Normally I'm thrilled by any excuse to bake something delicious, but I'm not even sure I want to make a cake. Alton Brown is currently on TV trying to convince me otherwise.

Thursday, April 17, 2008

On Holiday

So tomorrow my parents are off to Florida for the week. They're gonna spend time on the beach, soaking up the rays on the Gulf coast, dine out and do all the things that grown-ups do on grown-up vacations. It all sounds dreadfully boring to me.

Maybe it comes from having lived down the road from the beach my entire life, but I cannot understand the allure of going somewhere where all there is to do is lay on the beach. At least around here you're never more than five minutes away from something else to do. I much prefer heading over to the beach at night for a bit to chill out. I guess it can be relaxing for some during the day, but I'd get bored and then quickly graduate to agitated and anxious.

My idea of a vacation is going to a city. I'd much rather go to a place to experience a bit of culture (food), see sites (restaurants), and meet people (food vendors). Chicago was great, New York is cool for a day of fun, and Philadelphia is...easy to get to. I'd like to get to Baltimore, Boston, and Washington in the near future as well. I'd go to a city in the South but I'm afraid there may be a lot of Southerners there.

Saturday, April 12, 2008

Night Mare

Its about 5:30 in the morning and I'm awake because a horse came in the night.

Why is it called a nightmare?
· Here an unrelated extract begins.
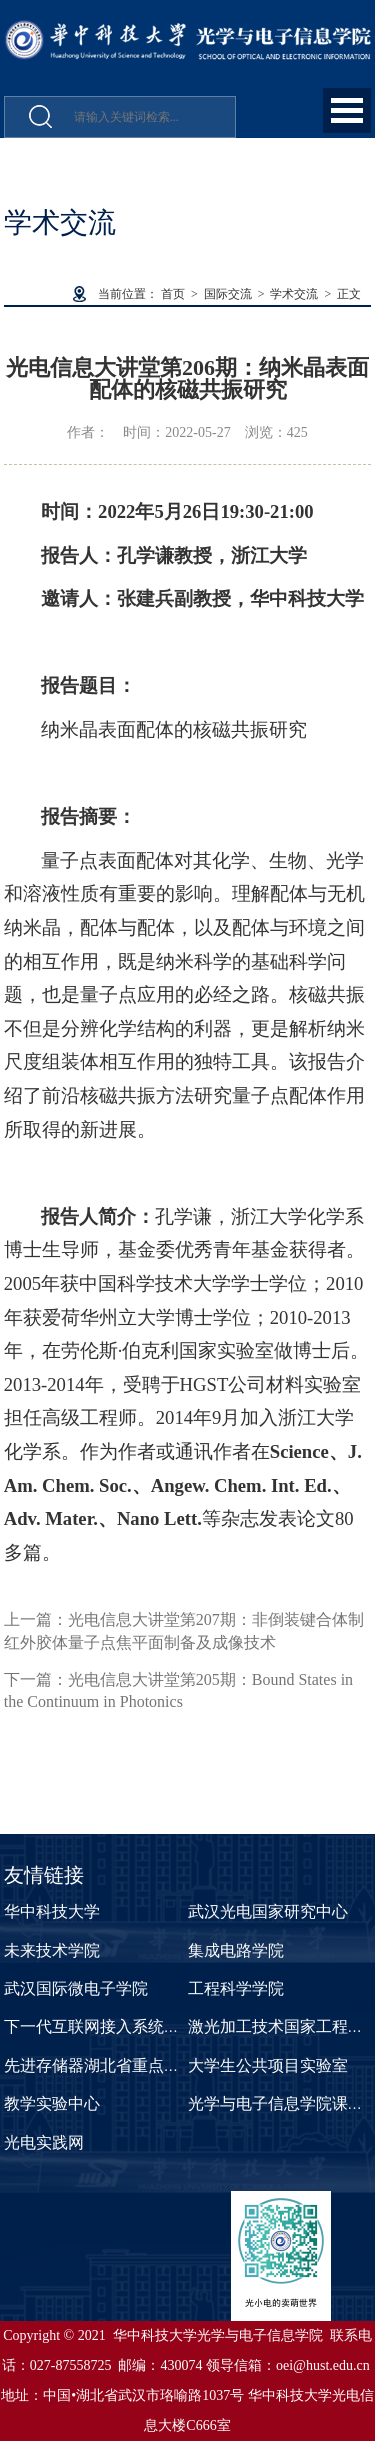  Describe the element at coordinates (347, 110) in the screenshot. I see `Open Menu` at that location.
There are many words that you can derive meaning from simply by breaking it apart. Percent comes to mind. Nightmare seems unlikely to have anything to do with the sum of its parts. Sure they happen at night, but mine never involve a horse. Perhaps people used get attacked by their horses in the night while traveling. Or maybe before they were domesticated horses were a nocturnal creature that would wander the countryside dragging people out of bed to devour them. I guess I kinda feel like that. My nightmare was more a drama than a horror though.

That's the kind of nightmare that gets to me. Not the kind that involves vampires, serial killers or zombies, the kind that comes from your subconscious to kick you in the gut. It finds some emotion in you and slaps you across the face with a bit of realistic worst case scenario. You wake up scared, angry, confused. Then since you don't really want to say what the nightmare was about but still need to get it out of you somehow, you go online and write a blog about carnivorous horses using the word 'you' where you should actually be using the word 'I'.

Sunday, April 6, 2008

Charlton Heston


Having decided to call it an early night, I arrived at home and learned of Charlton Heston's death.
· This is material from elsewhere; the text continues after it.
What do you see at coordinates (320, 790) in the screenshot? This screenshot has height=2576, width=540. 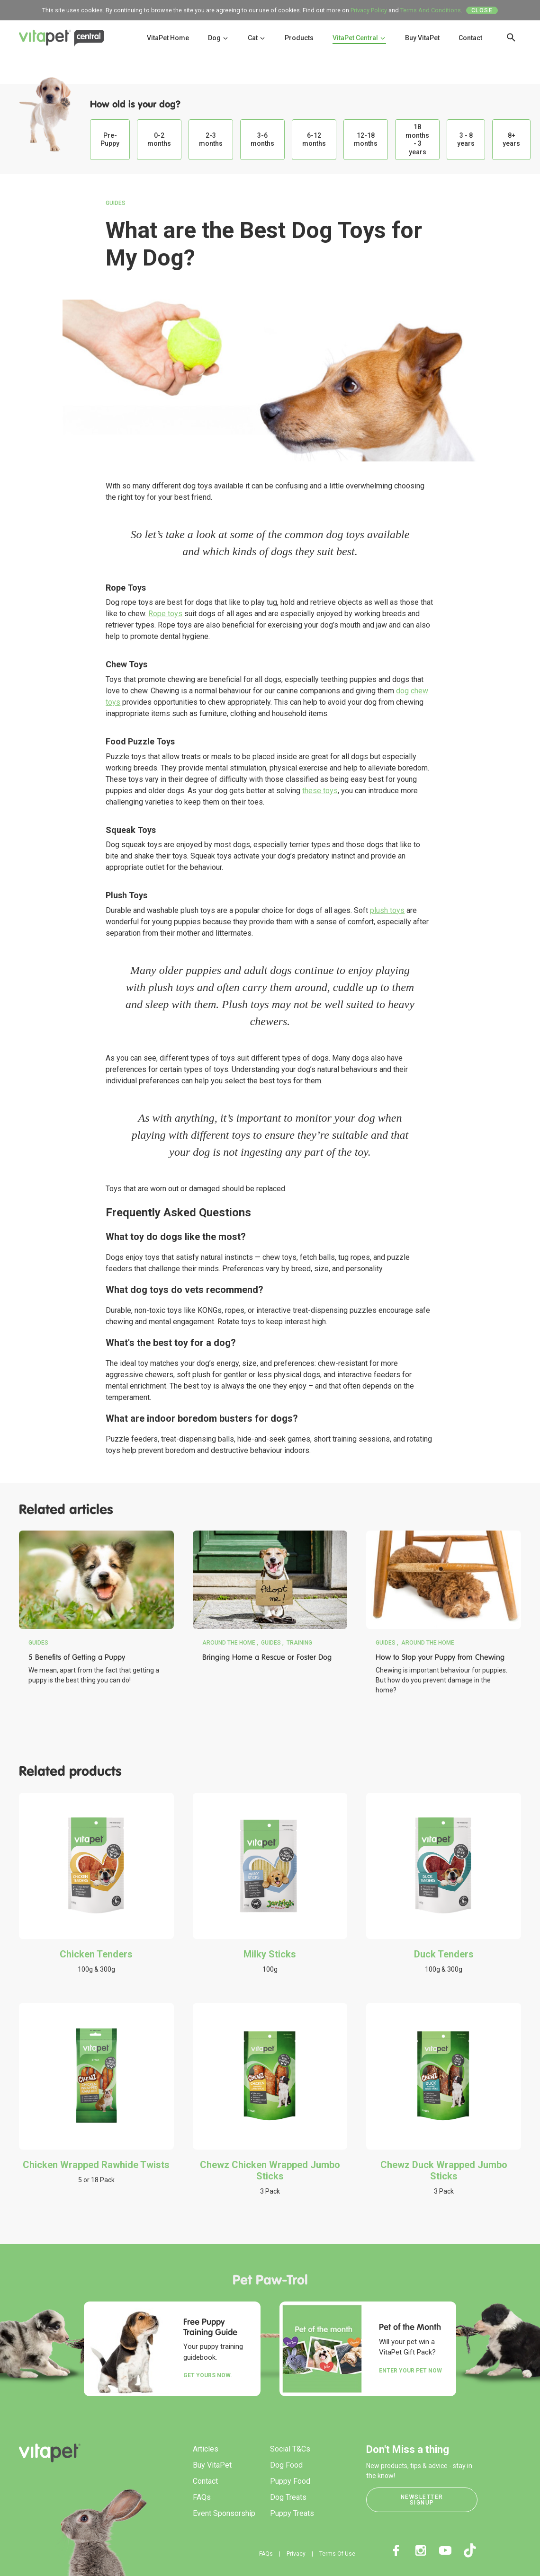 I see `these toys` at bounding box center [320, 790].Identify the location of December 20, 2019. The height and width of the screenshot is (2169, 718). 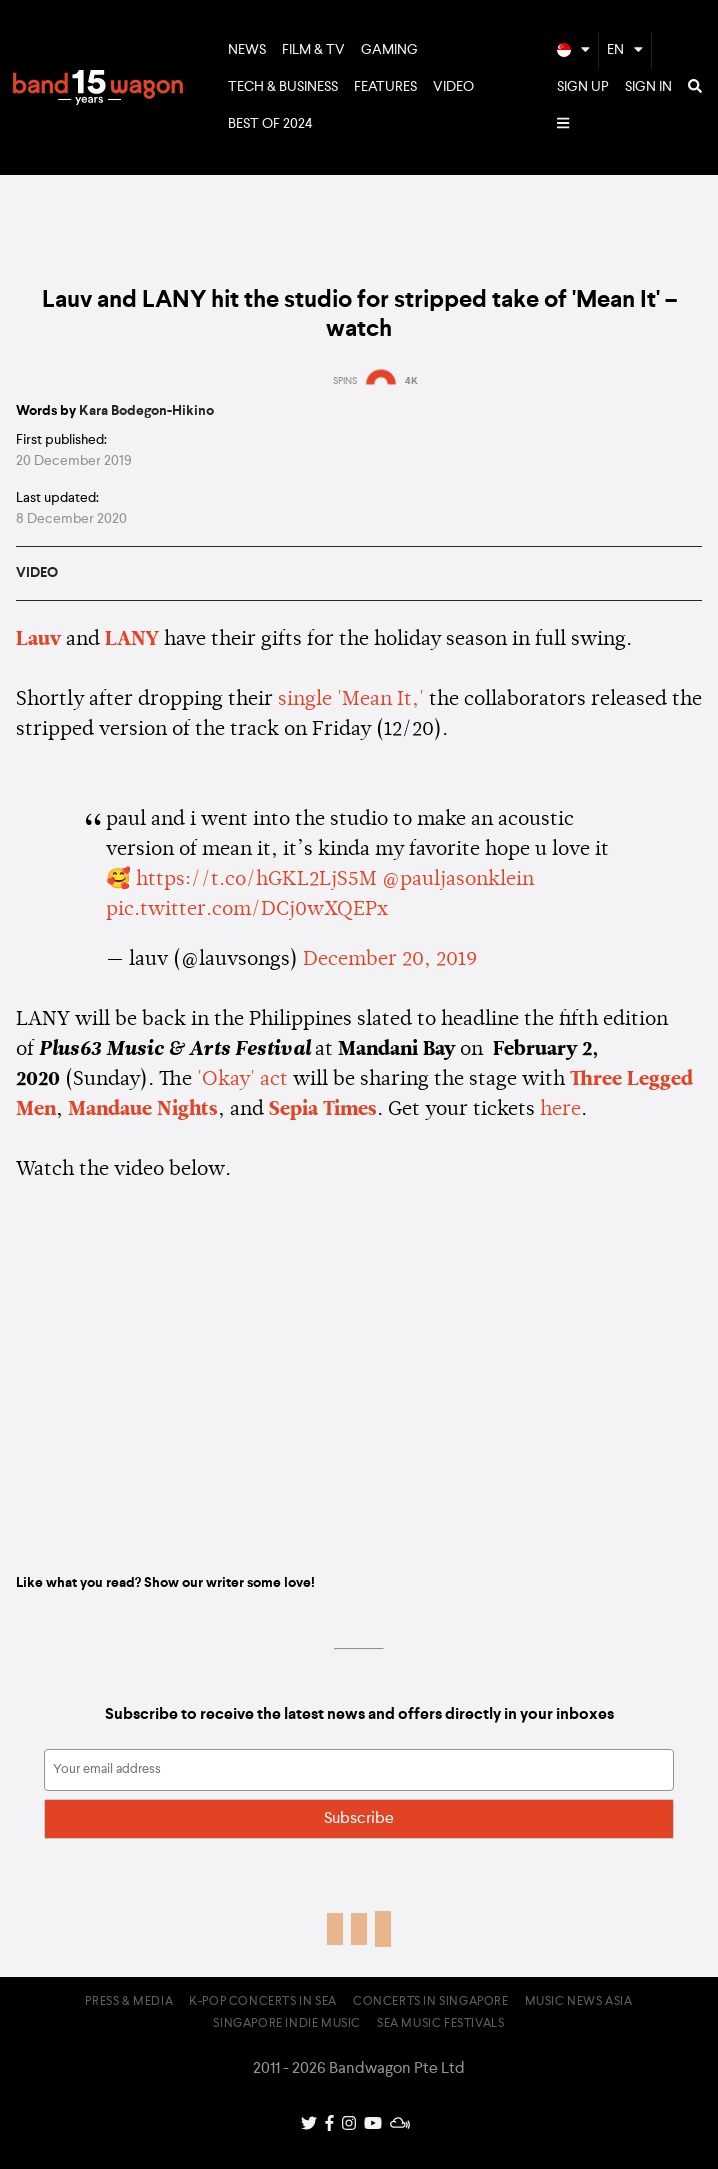
(390, 960).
Charlton Heston's most notable role, to me, was that of Moses in The Ten Commandments. ABC plays that movie every year around Passover and every year I make a point to at least watch most of it. I love that movie and it is mostly because of Heston's performance. Heston had an on-screen presence that was second to none. Any time that he appeared in a more recent movie, it was something special. Almost as if a piece of motion picture history was playing out any time a camera was on him.

He brought an element of stage acting to his roles that more modern actors never really attempt. He projected and articulated his lines like he was standing in a theater rather than on a set. That's why he was hands done the greatest person who ever played a minor Shakespeare character on screen (the Player King in Kenneth Branagh's amazing version of Hamlet). I even love the scene in Wayne's World 2 where he is brought it to replace a lackluster actor in a very small role.

I have to mention Ben Hur, Planet of the Apes, and Soylent Green as well. All are amazing movies in their own right...but they certainly would only have been footnotes in American popular culture if Heston had not immortalized them with his performances.

His use of his popularity to call attention to civil rights issues was also quite admirable. Any man who once marched along side Dr. Martin Luther King Jr. deserves all the respect in the world.